EXERCISE PROMPT: The records that follow should be retyped word for word.

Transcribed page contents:
******
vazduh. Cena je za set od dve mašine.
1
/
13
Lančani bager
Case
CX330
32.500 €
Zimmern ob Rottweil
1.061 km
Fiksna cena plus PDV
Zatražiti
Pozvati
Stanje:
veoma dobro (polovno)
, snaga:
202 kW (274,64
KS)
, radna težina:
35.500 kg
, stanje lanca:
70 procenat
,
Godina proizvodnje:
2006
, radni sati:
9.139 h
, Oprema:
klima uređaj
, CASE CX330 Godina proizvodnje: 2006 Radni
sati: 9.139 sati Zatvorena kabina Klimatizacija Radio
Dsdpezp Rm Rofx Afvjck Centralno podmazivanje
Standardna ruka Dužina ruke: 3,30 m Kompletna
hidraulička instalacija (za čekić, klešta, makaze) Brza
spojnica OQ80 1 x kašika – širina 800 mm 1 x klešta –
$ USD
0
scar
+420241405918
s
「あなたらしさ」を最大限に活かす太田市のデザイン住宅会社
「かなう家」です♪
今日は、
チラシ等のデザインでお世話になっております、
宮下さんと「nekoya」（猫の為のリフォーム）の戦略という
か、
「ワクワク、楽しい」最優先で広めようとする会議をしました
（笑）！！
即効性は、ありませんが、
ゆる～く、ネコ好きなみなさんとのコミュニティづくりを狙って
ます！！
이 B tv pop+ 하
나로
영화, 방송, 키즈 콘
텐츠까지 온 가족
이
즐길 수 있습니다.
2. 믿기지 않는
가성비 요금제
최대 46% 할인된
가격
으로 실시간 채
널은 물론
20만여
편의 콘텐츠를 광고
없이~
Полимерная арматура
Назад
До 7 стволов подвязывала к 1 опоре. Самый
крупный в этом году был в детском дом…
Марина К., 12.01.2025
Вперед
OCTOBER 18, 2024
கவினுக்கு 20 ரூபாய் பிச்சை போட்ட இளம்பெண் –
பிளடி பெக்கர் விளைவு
******
OUTPUT OF THE TASK:
vazduh. Cena je za set od dve mašine.
1
/
13
Lančani bager
Case
CX330
32.500 €
Zimmern ob Rottweil
1.061 km
Fiksna cena plus PDV
Zatražiti
Pozvati
Stanje:
veoma dobro (polovno)
, snaga:
202 kW (274,64
KS)
, radna težina:
35.500 kg
, stanje lanca:
70 procenat
,
Godina proizvodnje:
2006
, radni sati:
9.139 h
, Oprema:
klima uređaj
, CASE CX330 Godina proizvodnje: 2006 Radni
sati: 9.139 sati Zatvorena kabina Klimatizacija Radio
Dsdpezp Rm Rofx Afvjck Centralno podmazivanje
Standardna ruka Dužina ruke: 3,30 m Kompletna
hidraulička instalacija (za čekić, klešta, makaze) Brza
spojnica OQ80 1 x kašika – širina 800 mm 1 x klešta –
$ USD
0
scar
+420241405918
s
「あなたらしさ」を最大限に活かす太田市のデザイン住宅会社
「かなう家」です♪
今日は、
チラシ等のデザインでお世話になっております、
宮下さんと「nekoya」（猫の為のリフォーム）の戦略という
か、
「ワクワク、楽しい」最優先で広めようとする会議をしました
（笑）！！
即効性は、ありませんが、
ゆる～く、ネコ好きなみなさんとのコミュニティづくりを狙って
ます！！
이 B tv pop+ 하
나로
영화, 방송, 키즈 콘
텐츠까지 온 가족
이
즐길 수 있습니다.
2. 믿기지 않는
가성비 요금제
최대 46% 할인된
가격
으로 실시간 채
널은 물론
20만여
편의 콘텐츠를 광고
없이~
Полимерная арматура
Назад
До 7 стволов подвязывала к 1 опоре. Самый
крупный в этом году был в детском дом…
Марина К., 12.01.2025
Вперед
OCTOBER 18, 2024
கவினுக்கு 20 ரூபாய் பிச்சை போட்ட இளம்பெண் –
பிளடி பெக்கர் விளைவு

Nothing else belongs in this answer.